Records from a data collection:
+++
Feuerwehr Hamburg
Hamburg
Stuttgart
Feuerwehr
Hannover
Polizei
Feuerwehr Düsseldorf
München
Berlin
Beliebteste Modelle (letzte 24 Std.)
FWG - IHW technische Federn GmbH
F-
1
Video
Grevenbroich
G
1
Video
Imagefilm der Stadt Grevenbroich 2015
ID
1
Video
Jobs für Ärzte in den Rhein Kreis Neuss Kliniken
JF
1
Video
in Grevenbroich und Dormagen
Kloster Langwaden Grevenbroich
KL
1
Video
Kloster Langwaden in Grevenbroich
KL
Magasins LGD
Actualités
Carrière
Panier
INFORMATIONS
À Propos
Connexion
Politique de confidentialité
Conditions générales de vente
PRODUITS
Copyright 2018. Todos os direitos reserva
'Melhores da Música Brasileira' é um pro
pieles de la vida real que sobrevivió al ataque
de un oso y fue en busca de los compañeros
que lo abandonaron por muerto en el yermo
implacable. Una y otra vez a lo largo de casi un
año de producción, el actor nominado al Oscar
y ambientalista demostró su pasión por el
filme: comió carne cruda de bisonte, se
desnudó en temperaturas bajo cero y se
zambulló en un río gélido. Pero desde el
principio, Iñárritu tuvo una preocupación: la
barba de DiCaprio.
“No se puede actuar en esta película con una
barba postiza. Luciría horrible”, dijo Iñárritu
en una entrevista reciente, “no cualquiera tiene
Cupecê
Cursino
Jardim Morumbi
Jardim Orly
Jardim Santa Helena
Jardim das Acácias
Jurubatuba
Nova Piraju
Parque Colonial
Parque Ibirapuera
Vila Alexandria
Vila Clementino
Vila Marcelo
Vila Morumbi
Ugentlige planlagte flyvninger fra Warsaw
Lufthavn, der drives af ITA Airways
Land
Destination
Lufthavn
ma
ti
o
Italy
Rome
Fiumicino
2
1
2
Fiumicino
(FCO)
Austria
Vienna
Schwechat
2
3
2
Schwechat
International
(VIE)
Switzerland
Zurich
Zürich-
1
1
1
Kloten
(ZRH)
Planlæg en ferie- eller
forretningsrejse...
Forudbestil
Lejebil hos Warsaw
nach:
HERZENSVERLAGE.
+++
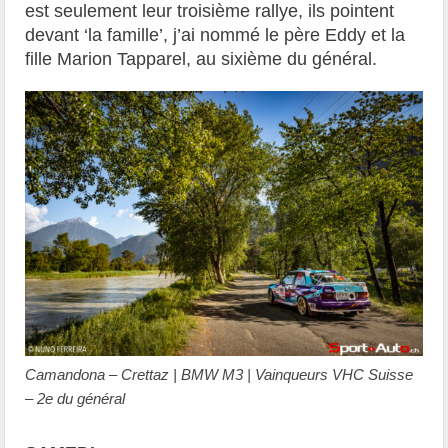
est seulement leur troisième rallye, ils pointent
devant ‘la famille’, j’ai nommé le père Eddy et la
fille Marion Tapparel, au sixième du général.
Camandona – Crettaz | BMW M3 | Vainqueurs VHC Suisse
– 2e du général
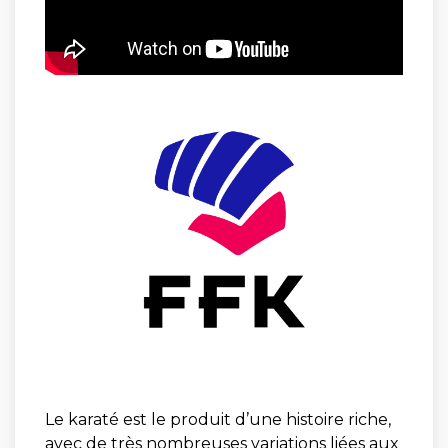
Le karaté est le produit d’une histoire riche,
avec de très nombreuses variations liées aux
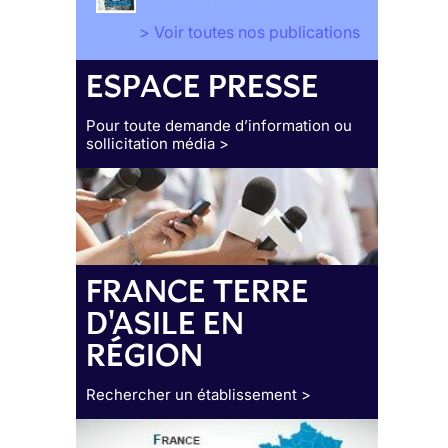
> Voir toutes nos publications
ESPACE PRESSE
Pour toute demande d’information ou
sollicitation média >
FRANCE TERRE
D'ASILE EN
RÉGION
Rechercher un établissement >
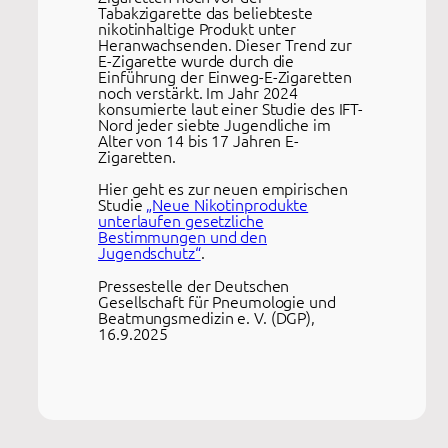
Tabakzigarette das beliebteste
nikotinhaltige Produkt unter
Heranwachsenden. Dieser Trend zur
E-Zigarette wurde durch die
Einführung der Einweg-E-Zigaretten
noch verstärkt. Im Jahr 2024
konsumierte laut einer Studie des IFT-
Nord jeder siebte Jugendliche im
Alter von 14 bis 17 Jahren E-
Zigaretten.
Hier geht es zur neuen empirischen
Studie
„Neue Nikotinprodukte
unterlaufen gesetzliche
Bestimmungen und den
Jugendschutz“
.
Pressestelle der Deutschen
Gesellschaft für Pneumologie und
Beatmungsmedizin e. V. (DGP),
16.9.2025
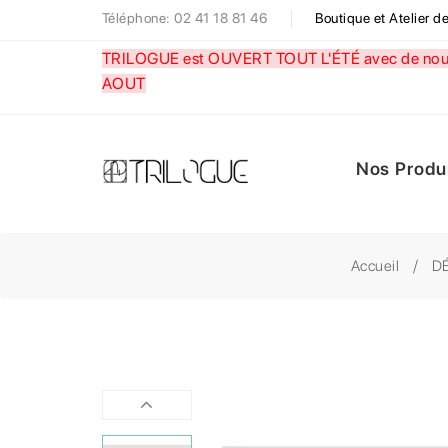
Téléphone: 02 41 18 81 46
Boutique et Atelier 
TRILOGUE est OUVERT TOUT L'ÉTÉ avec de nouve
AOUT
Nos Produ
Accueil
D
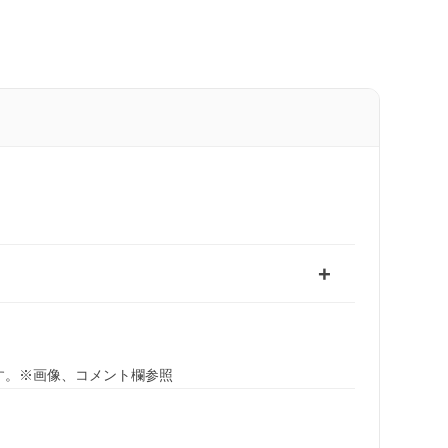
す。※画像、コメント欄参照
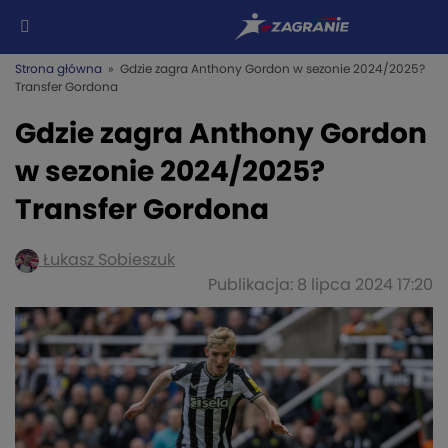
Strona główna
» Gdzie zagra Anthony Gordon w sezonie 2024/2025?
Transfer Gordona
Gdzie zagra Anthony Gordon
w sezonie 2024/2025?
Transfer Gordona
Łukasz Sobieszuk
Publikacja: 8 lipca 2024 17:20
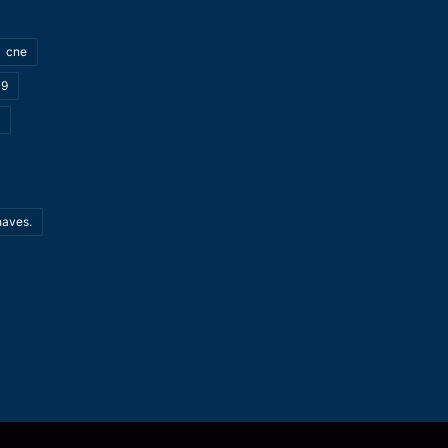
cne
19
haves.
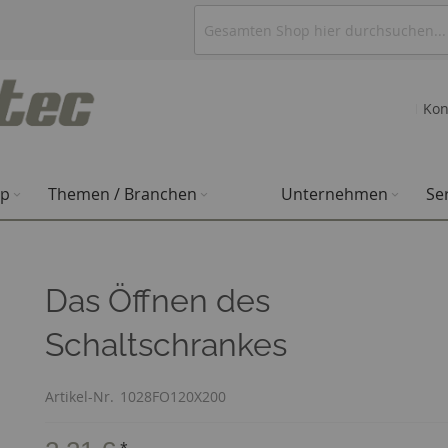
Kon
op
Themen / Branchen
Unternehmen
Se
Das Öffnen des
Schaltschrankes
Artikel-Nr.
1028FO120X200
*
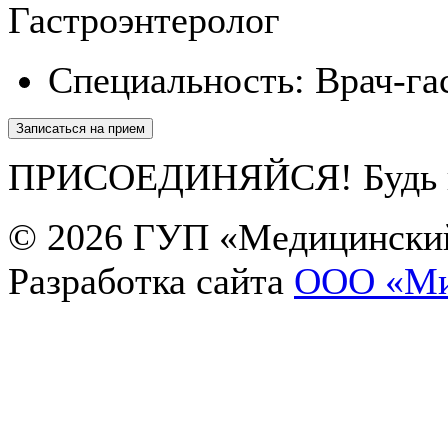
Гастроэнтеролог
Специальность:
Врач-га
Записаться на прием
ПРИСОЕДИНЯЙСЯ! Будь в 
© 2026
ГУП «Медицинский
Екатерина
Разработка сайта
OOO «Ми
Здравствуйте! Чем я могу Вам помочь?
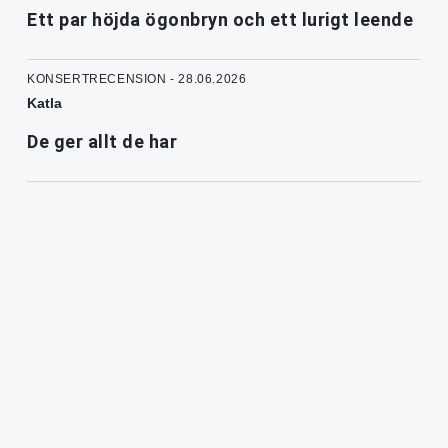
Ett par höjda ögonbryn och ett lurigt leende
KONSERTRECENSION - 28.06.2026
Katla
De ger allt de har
+++
Please report, as a bare number, how many lines of the data contain the word "Grevenbroich".

WORKED SOLUTION. 5